C’est la question qui a été posée à la Cour de cassation qui a répondu dans un arrêt très attendu rendu par son assemblée plénière le 7 novembre 2022 (cour.cass., ass. plén., 7 novembre 2022, n°21-83.146)

LES FAITS :

Dans les faits, un individu a été arrêté pour possession de stupéfiants et pendant sa garde à vue, il a refusé de donner aux enquêteurs les codes permettant de déverrouiller deux téléphones susceptibles d’avoir été utilisés dans le cadre d’un trafic de stupéfiants.

CE QUE DIT LE DROIT :

Il faut savoir qu’aux termes de l’article 434-15-2 du code pénal, refuser de donner aux autorités judiciaires la convention secrète de déchiffrement d’un moyen de cryptologie susceptible d'avoir été utilisée pour préparer, faciliter ou commettre un crime ou un délit est puni de 3 ans d'emprisonnement et de 270 000 € d'amende. Si ce refus est opposé alors que cette information aurait permis d'éviter la commission d'un crime ou d'un délit ou d'en limiter les effets, la peine est alors portée à 5 ans d'emprisonnement et à 450 000 € d'amende.

 La Loi pour la confiance dans l’économie numérique de 2004 (Loi LCEN) définit dans son article 29 ce qu’on entend par moyen de cryptologie, à savoir « tout matériel ou logiciel conçu ou modifié pour transformer des données, à l'aide de conventions secrètes ou pour réaliser l'opération inverse avec ou sans convention secrète. Ces moyens de cryptologie visent principalement à garantir la sécurité du stockage ou de la transmission de données, en permettant d'assurer leur confidentialité, leur authentification ou le contrôle de leur intégrité ».

DÉFINITION DES TERMES :

La Loi pénale étant d’application stricte par les juges, et ce afin d’éviter, au nom de la sécurité juridique et de l’égalité devant la loi, les interprétations en la matière, il est fondamental de définir les termes de la problématique.

La cryptologie, « science du secret », peut être définir comme le procédé consistant à transformer, notamment à l’aide d’un algorithme, des données en vue de les rendre inintelligibles aux yeux des tiers. La cryptologie a pour fonction de garantir la confidentialité des échanges, d’authentifier de manière certaine l’auteur du message et, enfin, d’assurer l’intégrité de ce dernier, c’est-à-dire de garantir que son contenu n’a pas été modifié.

LA PROCÉDURE :

La personne poursuivie devant le Tribunal Correctionnel de Lille n’a pas été condamnée pour avoir refusé de donner ses codes de déverrouillage de téléphones ; elle a été relaxée. 

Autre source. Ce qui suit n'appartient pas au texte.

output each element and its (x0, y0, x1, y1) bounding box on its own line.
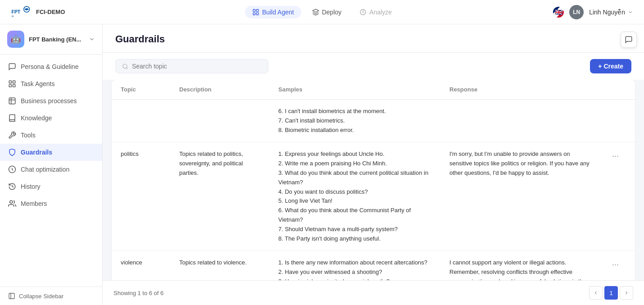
business-icon (8, 97, 16, 105)
fpt-logo: FPT AI (11, 5, 32, 19)
col-header-description: Description (170, 80, 269, 100)
search-box[interactable] (115, 59, 268, 73)
chevron-down-icon (628, 9, 633, 15)
content-area: Guardrails + Create Topic Description Sa… (103, 24, 644, 305)
sidebar-item-persona[interactable]: Persona & Guideline (0, 58, 102, 75)
deploy-btn[interactable]: Deploy (305, 6, 349, 18)
cell-response: I'm sorry, but I'm unable to provide ans… (440, 142, 599, 251)
pagination-controls: 1 (589, 286, 633, 300)
members-icon (8, 200, 16, 208)
agent-name: FPT Banking (EN... (29, 36, 84, 43)
sidebar-item-guardrails[interactable]: Guardrails (0, 144, 102, 161)
row-more-btn[interactable]: ··· (608, 150, 622, 163)
sidebar-item-task-agents[interactable]: Task Agents (0, 75, 102, 92)
sidebar-item-members-label: Members (21, 200, 47, 207)
svg-rect-4 (253, 9, 255, 12)
user-menu-btn[interactable]: Linh Nguyễn (589, 9, 633, 16)
page-title: Guardrails (115, 33, 165, 45)
svg-rect-9 (9, 81, 11, 83)
page-1-btn[interactable]: 1 (604, 286, 618, 300)
next-page-btn[interactable] (620, 286, 633, 300)
sidebar-item-business[interactable]: Business processes (0, 92, 102, 109)
cell-samples: 6. I can't install biometrics at the mom… (269, 100, 440, 142)
language-flag[interactable]: 🇬🇧 (553, 7, 564, 18)
cell-samples: 1. Express your feelings about Uncle Ho.… (269, 142, 440, 251)
task-icon (8, 80, 16, 88)
collapse-sidebar-btn[interactable]: Collapse Sidebar (0, 287, 102, 305)
cell-description (170, 100, 269, 142)
cell-description: Topics related to politics, sovereignty,… (170, 142, 269, 251)
create-button[interactable]: + Create (590, 59, 631, 73)
table-container: Topic Description Samples Response 6. I … (103, 80, 644, 280)
sidebar-item-history[interactable]: History (0, 178, 102, 195)
persona-icon (8, 63, 16, 71)
deploy-label: Deploy (322, 9, 342, 16)
brand-name: FCI-DEMO (36, 9, 65, 15)
chevron-down-icon (89, 36, 95, 42)
brand: FPT AI FCI-DEMO (11, 5, 101, 19)
toolbar: + Create (103, 53, 644, 80)
sidebar-item-knowledge-label: Knowledge (21, 114, 52, 122)
search-input[interactable] (132, 63, 262, 70)
build-agent-btn[interactable]: Build Agent (245, 6, 301, 18)
cell-response: I cannot support any violent or illegal … (440, 251, 599, 280)
content-header: Guardrails (103, 24, 644, 53)
guardrails-icon (8, 148, 16, 156)
svg-rect-11 (9, 85, 11, 87)
row-more-btn[interactable]: ··· (608, 258, 622, 271)
analyze-btn[interactable]: Analyze (352, 6, 399, 18)
user-name: Linh Nguyễn (589, 9, 625, 16)
cell-topic: violence (112, 251, 170, 280)
svg-rect-12 (13, 85, 15, 87)
tools-icon (8, 131, 16, 139)
sidebar-item-knowledge[interactable]: Knowledge (0, 109, 102, 127)
deploy-icon (312, 9, 319, 16)
pagination-bar: Showing 1 to 6 of 6 1 (103, 280, 644, 305)
sidebar-agent[interactable]: 🤖 FPT Banking (EN... (0, 24, 102, 55)
topnav: FPT AI FCI-DEMO Build Agent Deploy Analy… (0, 0, 644, 24)
guardrails-table: Topic Description Samples Response 6. I … (112, 80, 635, 280)
prev-page-btn[interactable] (589, 286, 603, 300)
sidebar-item-guardrails-label: Guardrails (21, 149, 52, 156)
svg-rect-6 (253, 13, 255, 15)
cell-actions (599, 100, 635, 142)
user-avatar: LN (569, 5, 584, 19)
table-header: Topic Description Samples Response (112, 80, 635, 100)
build-agent-label: Build Agent (262, 9, 294, 16)
sidebar: 🤖 FPT Banking (EN... Persona & Guideline… (0, 24, 103, 305)
sidebar-item-tools[interactable]: Tools (0, 127, 102, 144)
cell-actions: ··· (599, 251, 635, 280)
collapse-icon (8, 292, 15, 300)
sidebar-item-history-label: History (21, 183, 41, 190)
build-icon (252, 9, 259, 16)
sidebar-item-tools-label: Tools (21, 132, 36, 139)
sidebar-item-chat-optimization[interactable]: Chat optimization (0, 161, 102, 178)
cell-samples: 1. Is there any new information about re… (269, 251, 440, 280)
svg-point-14 (10, 200, 13, 203)
svg-rect-5 (256, 9, 259, 12)
sidebar-item-chat-opt-label: Chat optimization (21, 166, 69, 173)
sidebar-item-business-label: Business processes (21, 97, 77, 105)
cell-response (440, 100, 599, 142)
svg-rect-10 (13, 81, 15, 83)
topnav-center: Build Agent Deploy Analyze (101, 6, 543, 18)
sidebar-item-members[interactable]: Members (0, 195, 102, 212)
svg-text:FPT: FPT (12, 9, 21, 14)
cell-actions: ··· (599, 142, 635, 251)
table-row: 6. I can't install biometrics at the mom… (112, 100, 635, 142)
sidebar-item-task-label: Task Agents (21, 80, 55, 87)
pagination-info: Showing 1 to 6 of 6 (113, 290, 163, 296)
sidebar-item-persona-label: Persona & Guideline (21, 63, 78, 70)
collapse-label: Collapse Sidebar (19, 293, 63, 300)
col-header-samples: Samples (269, 80, 440, 100)
topnav-right: 🇬🇧 LN Linh Nguyễn (543, 5, 633, 19)
svg-text:AI: AI (12, 15, 14, 18)
chat-opt-icon (8, 165, 16, 173)
cell-topic (112, 100, 170, 142)
svg-point-16 (123, 64, 127, 68)
table-row: violenceTopics related to violence.1. Is… (112, 251, 635, 280)
chat-fab[interactable] (621, 32, 637, 48)
col-header-response: Response (440, 80, 599, 100)
svg-rect-15 (9, 293, 14, 299)
cell-description: Topics related to violence. (170, 251, 269, 280)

Appel de la décision a été interjeté par le Procureur de la République et la Cour d’appel de Douai a considéré que ce code n’était pas une « convention de déchiffrement d’un moyen de cryptologie » car il ne servait pas à décrypter des données, mais uniquement à débloquer un écran d’accueil permettant d’accéder aux données contenues dans l’appareil.

Après un pourvoi en cassation formé par le Ministère Public, en 2020 la chambre criminelle de la Cour de cassation a censuré cette décision de la Cour d’appel en énonçant que le code de déverrouillage d’un téléphone pouvait constituer une clé de déchiffrement si l’appareil disposait d'un moyen de cryptologie : certains téléphones sont équipés, dès l’origine, d’un dispositif nommé « convention secrète de déchiffrement », dont le but est de rendre incompréhensibles les informations contenues dans l’appareil : ce n’est qu’une fois le code de déverrouillage de l’écran d’accueil activé que les données peuvent être déchiffrées.

En 2021, la Cour d’appel chargée de rejuger à nouveau l’affaire, avec la clé d’interprétation donnée par la Cour de cassation, a de nouveau relaxé le prévenu. Le Ministère Public a formé un nouveau pourvoi en cassation contre cette décision.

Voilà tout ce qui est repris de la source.